As far as how to prove legality, there are a bunch of possibilities as I 
see it, and I'm sure more exist as well.  Here are ones that come to mind:
(1) show that it is legal at all points of kicker travel and ball 
position (this is what most teams can do now)
(2) make a device that the ball would hit if the kicker were illegal 
(think of some sort of inverted foam wedge affixed to the top of the 
robot), and demonstrate that the kicker is not affected by the presence 
of the device (meaning the ball doesn't touch it, and thus stays out of 
that "illegal area").  This is hard to explain, but hopefully you get 
the idea.
(3) Some equations or a simulation detailing the dynamics, and evidence 
showing how the real kicker follows that model.
(4) A high-speed image sequence from the side showing the ball 
trajectory, along with evidence that the final kicker fielded at robocup 
follows a similar trajectory.


*** General kick speed limitation?
Krist W./Plasma-Z:
     agrees, to avoid an arms race, and for safety
Nawarat/Plasma-Z:
     good idea, measure with static test
Pailo Costa/5dpo:
     good idea for safety, hard to enforce
Tadashi N./RoboDragons:
     to accomplish, should commit to ball change for 2008
Smail Menani:
     supports; Ball speed should be 6 m/s or 3x robot speed

I think everyone agrees this would be a good idea in principle. 
However, the question really is how to enforce it during a game, and 
that's where I don't have any good ideas.  We need proposals to address 
*that* issue.  If auto-referees turn out to work well, that could be a 
solution, but that would be more of a 2008 thing IMO.

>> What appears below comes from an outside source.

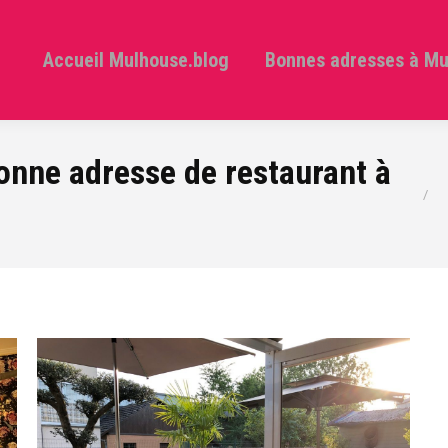
Accueil Mulhouse.blog
Bonnes adresses à M
onne adresse de restaurant à
Vous ê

I liked the ball that Tim Laue brought to RoboCup last year.  Perhaps we 
should commit to some exposition games using that ball, and try to get 
them distributed to a few teams (Tim, is there a place where can we buy 
them?).  The only problem I foresee with that is the following: to slow 
kickers, we want a deforming (soft) ball, but then the holding rules 
become more difficult to measure.  20% is much easier to measure on a 
hard ball that isn't deforming.  Maybe that won't be such of an issue, 
but ideas are certainly welcome.


*** Increase team size to 6 robots
*** small field size increase (outer size unchanged)
Nawarat/Plasma-Z:
     wants a field size increase (how much?)
     robot number increase needs a bigger field
Krist W./Plasma-Z:
     field increase is good, but don't add robots
Pailo Costa/5dpo:
     doesn't want to add robots
     could start freekicks on the line again to effectively enlarge field
Smail Menani:
     keep five robots to avoid budget problems

Ok, not too much support for these changes right now.  Hopefully more 
people will weigh in on the issue, and Plasma can be more specific on 
how large the field increase should be.  I think a doubling is out of 
the question if we want to have 20 teams competing in Atlanta.  That 
kind of field increase really depends on a shared vision system (which 
itself depends on getting at least automatic referees over ethernet 
working).


*** No travel support for teams that have not participated in a local
Nawarat/Plasma-Z:
     prefers more concrete (and enforced) qualification procedures
Smail Menani:
     will discourage new teams too much, need to keep participation up

Ok, not too much support for this proposal.  The problem I'm trying to 
solve is the teams that show up and do not play, or who do not show up 
at all.  They are likely taking the spot of a team that would have 
played, and that's unfortunate.  It seems to me that first-year teams 
that haven't played in a local competition rarely show up and play, 
while ones who have been at a local competition end up playing.  Maybe 
someone can dig up some data to refute this.